The essence of epidemiologic field trials is the RCT (randomized control trial). A random set of people get some sort of treatment (like a new drug), another random set of people don’t and we compare the results. It’s pretty simple stuff.
The trouble with RCTs is that they don’t necessarily work well when people from the two groups are able to influence each other’s outcomes. As a simple example, a trial of a vaccine which prevents people from getting infected with some pathogen might have impacts on people who don’t get the vaccine, since the number of opportunities for transmission are reduced. This is a welcome outcome (and may even be the point of the study), but it doesn’t help us to understand exactly how effective the vaccine is in the individuals who actually receive the vaccine.

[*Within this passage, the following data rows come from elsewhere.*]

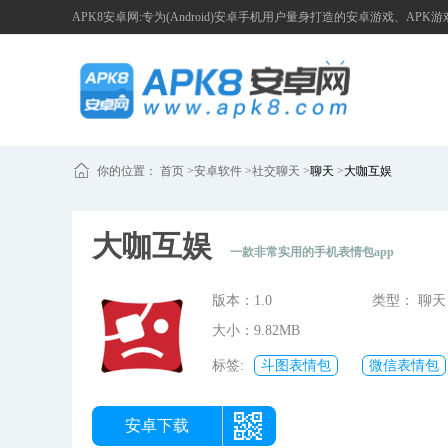
APK8安卓网:专为(Android)安卓手机用户量身打造的安卓游戏、APK
你的位置：
首页
>
安卓软件 >
社交聊天
>
聊天
>
大咖互娱
大咖互娱
一款非常实用的手机表情包app
版本：1.0
类型： 聊天
大小：9.82MB
标签:
斗图表情包
微信表情包
安卓下载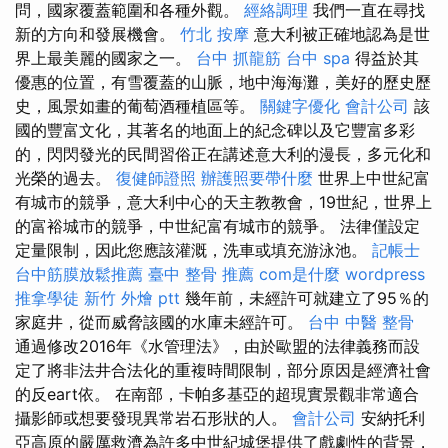
問，國家覆蓋範圍和各種外觀。
經絡調理
我們一直在尋找
新的方向和發展機會。
竹北 按摩
意大利被正確地認為是世
界上最美麗的國家之一。
台中 抓龍筋
台中 spa
得益於其
優惠的位置，有雪覆蓋的山脈，地中海海灘，美好的歷史歷
史，風景如畫的葡萄酒種植區等。
關鍵字優化
會計公司
該
國的豐富文化，其著名的地面上的紀念碑以及它豐富多彩
的，閃閃發光的民間習俗正在講述意大利的漫長，多元化和
光榮的過去。
復健師證照
辦護照要帶什麼
世界上中世紀富
有城市的競爭，意大利中心的天主教教會，19世紀，世界上
的富裕城市的競爭，中世紀富有城市的競爭。 法律僅設定
定量限制，因此您應該灌溉，洗車或填充游泳池。
記帳士
台中筋膜放鬆推薦
臺中 整骨 推薦
com是什麼
wordpress
推拿學徒
新竹 外燴 ptt
幾年前，未經許可就建立了95％的
家庭井，從而威脅該國的水庫未經許可。
台中 中醫 整骨
通過修改2016年《水管理法》，由於歐盟的法律義務而設
定了將非法井合法化的重複時間限制，部分原因是經濟社會
的反eart依。 在南部，卡帕多基亞的超現實景觀非常適合
攝影師或想要發現異常岩石形狀的人。
會計公司
安納托利
亞高原的嚴厲救濟為許多中世紀城堡提供了戲劇性的背景，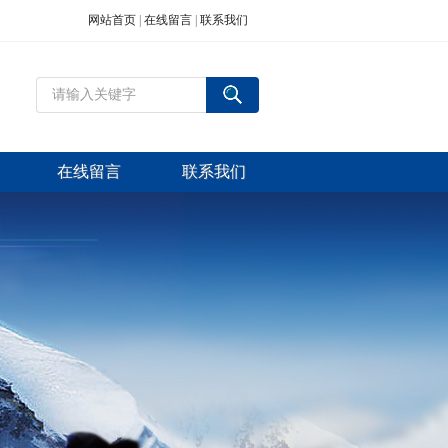
网站首页
|
在线留言
|
联系我们
在线留言
联系我们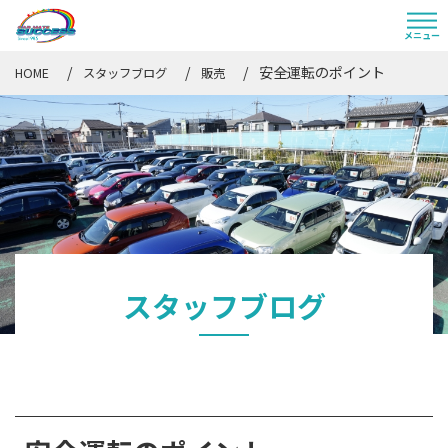
安全運転のポイント
HOME
スタッフブログ
販売
スタッフブログ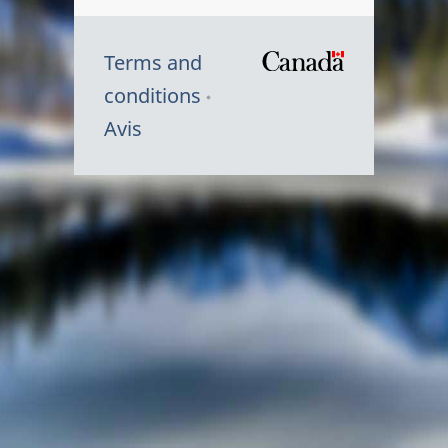
Terms and
/
conditions
Symbole
Avis
du
gouvernem
du
Canada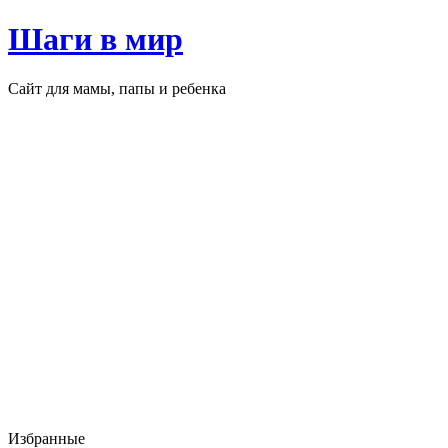
Перейти
Шаги в мир
к
содержимому
Сайт для мамы, папы и ребенка
Избранные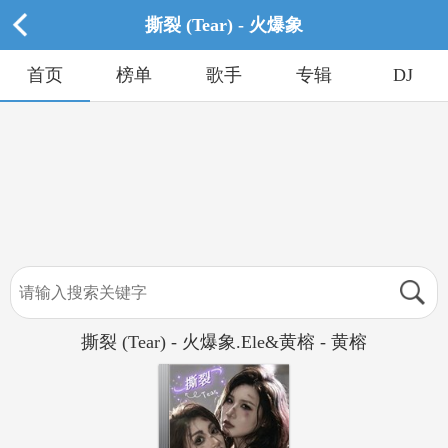
撕裂 (Tear) - 火爆象
首页
榜单
歌手
专辑
DJ
撕裂 (Tear) - 火爆象.Ele&黄榕 - 黄榕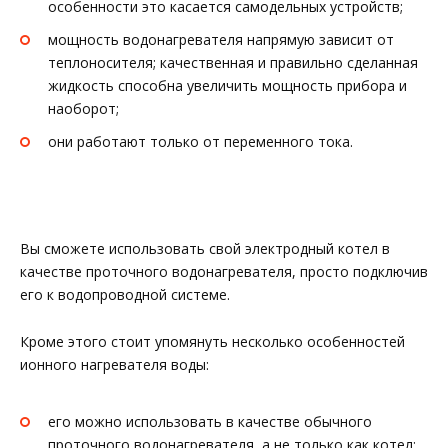
особенности это касается самодельных устройств;
мощность водонагревателя напрямую зависит от
теплоносителя; качественная и правильно сделанная
жидкость способна увеличить мощность прибора и
наоборот;
они работают только от переменного тока.
Вы сможете использовать свой электродный котел в
качестве проточного водонагревателя, просто подключив
его к водопроводной системе.
Кроме этого стоит упомянуть несколько особенностей
ионного нагревателя воды:
его можно использовать в качестве обычного
проточного водонагревателя, а не только как котел;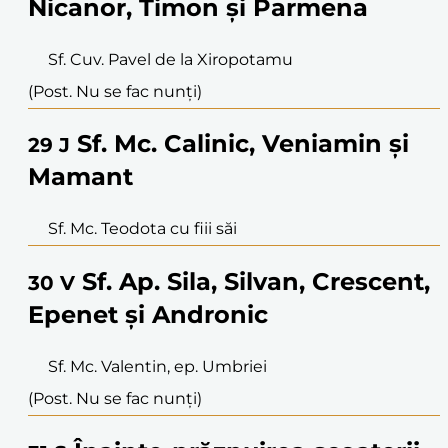
Nicanor, Timon și Parmena
Sf. Cuv. Pavel de la Xiropotamu
(Post. Nu se fac nunți)
Sf. Mc. Calinic, Veniamin și
29
J
Mamant
Sf. Mc. Teodota cu fiii săi
Sf. Ap. Sila, Silvan, Crescent,
30
V
Epenet și Andronic
Sf. Mc. Valentin, ep. Umbriei
(Post. Nu se fac nunți)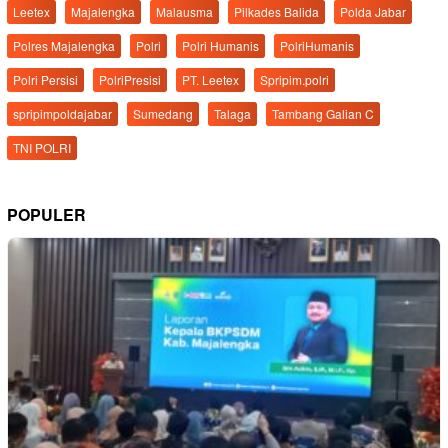
Leetex
Majalengka
Malausma
Pilkades Balida
Polda Jabar
Polres Majalengka
Polri
Polri Humanis
PolriHumanis
Polri Persisi
PolriPresisi
PT. Leetex
Spripim.polri
spripimpoldajabar
Sumedang
Talaga
Tambang Galian C
TNI POLRI
POPULER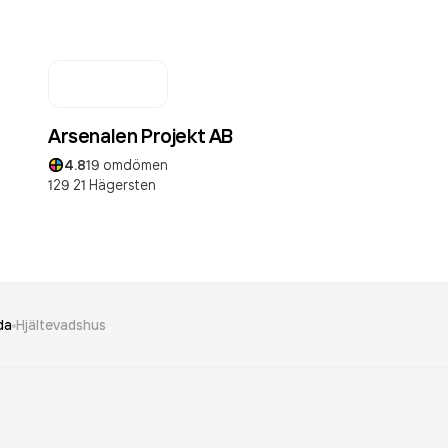
Arsenalen Projekt AB
4.8
19
omdömen
129 21
Hägersten
da
Hjältevadshus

Many RCTs make the (flawed) assumption that individuals are independent entities, following a long tradition of statistical analysis. This is a reasonable assumption to make in some cases, but entirely wrong in others (i.e. most public health outcomes).
Development economists have recently adopted the RCT as a means of evaluating the effectiveness of programs intended to relieve poverty or improve human well-being. On the surface, there’s nothing wrong with adopted public health methods to deal with economic problems, as most public health problems have their roots in economics. Jeff Sachs, or course, would argue that many economic problems have their roots in public health problems.
The major problem with RCTs is that while we do our best to control for all of the possible other factors that might impact outcomes given a particular treatment, without a trove of detailed data and prior knowledge of context and contingencies, we really have no idea at all whether and how some public health intervention works. Epidemiology tends to fall back on the “reasonable suspicion” argument, backing up claims of effectiveness with potentially reasonable assumptions of causal pathways. This is clearly quite easy when doing drug trials, where animals models and a century-plus of medical research has given us a reasonably clear pictures of the pathophysiological pathways that might lie between drug and outcome.
But with issues of human behavior and economics (which is essentially a science which seeks to uncover mysteries of human behavior), the causal pathways are much more difficult to assess and the factors which lie between intervention and outcome are for more difficult to measure. For example, assessing the outcome of an education program on reproductive behavior is really, really difficult without monitoring all of the possible things that happened between the time that a woman attended an NGO sponsored event at a clinic and the time when she chose to use or not use a condom. In fact, we can’t even really verify that she used the condom, since we weren’t around to observe it.
But we assume, and assume to the point of falling back to faith that our efforts did what we intended them to do.
Lant Pritchett, a Harvard economist that I’m a great fan of for his work on economic measurement in developing countries, penned an interesting article on the website of the Center for Global Development seemingly questioning the merit of the RCT as an rigorous and necessary evaluation tool for poverty alleviation development programs.
First of all, the argument that RCTs had, until recently, been used sparingly, if at all, and yet are important in achieving good outcomes sits in kind of embarrassing counterpoint with the obvious fact that lots of countries have really good outcomes. That is whether one uses the Human Development Index or the OECD Better Life Index or any social indicator—from poverty to education to health to life satisfaction—there is a similar set of countries near the top. (In the HDI the top five are Norway, Australia, USA, Netherlands, and Germany. In the OECD Better Life Index they are Australia, Sweden, Canada, Norway, and Switzerland.) No one has ever made the arguments that these countries are developed and prosperous because they used rigorous evidence—much less RCTs—in formulating policy and programs. While one might have faith that RCTs can help along the path to development, RCTs didn’t help for those that are there now.
It is very true that development in the United States occurred without the help of RCTs. In fact, malaria elimination in the United States occurred without any of the complex set of interventions that we’re so desperately selling to malaria-endemic countries. It’s even true that, despite more than a decade of research on ITNs, that we aren’t really sure whether the declines in malaria that we’ve seen all over Sub-Saharan Africa are due to ITNs or just simply due to processes associated with urbanization and development (as in the US). Actually, a lot of research is telling us that the declines in malaria might be false and that we are simply suffering from a paucity of accurate measurement in malaria endemic countries.
And this is where Pritchett comes in. He’s right. Research in developing countries is inherently challenging to the point where the conclusions we draw from research are somewhat contentious at best, and the result of blind faith at worst.
But coarse and incomplete data and loose assumptions shouldn’t discourage public health (or even economic) professionals from doing research in developing countries. While I have issues with the condescending, neo-classical nature of RCTs in economics (another discussion, but can a peasant lady’s behavior in Western Kenya be reduced to that of Homo economicus? ), the truth is that policy makers don’t care about data. They care that people are making the case for action in an impassioned and convincing way. While academics should strive to be as rigorous as possible, the sell won’t happen based on our complex data collection strategies and statistical methodologies. They (and the public) are convinced through impassioned calls for action.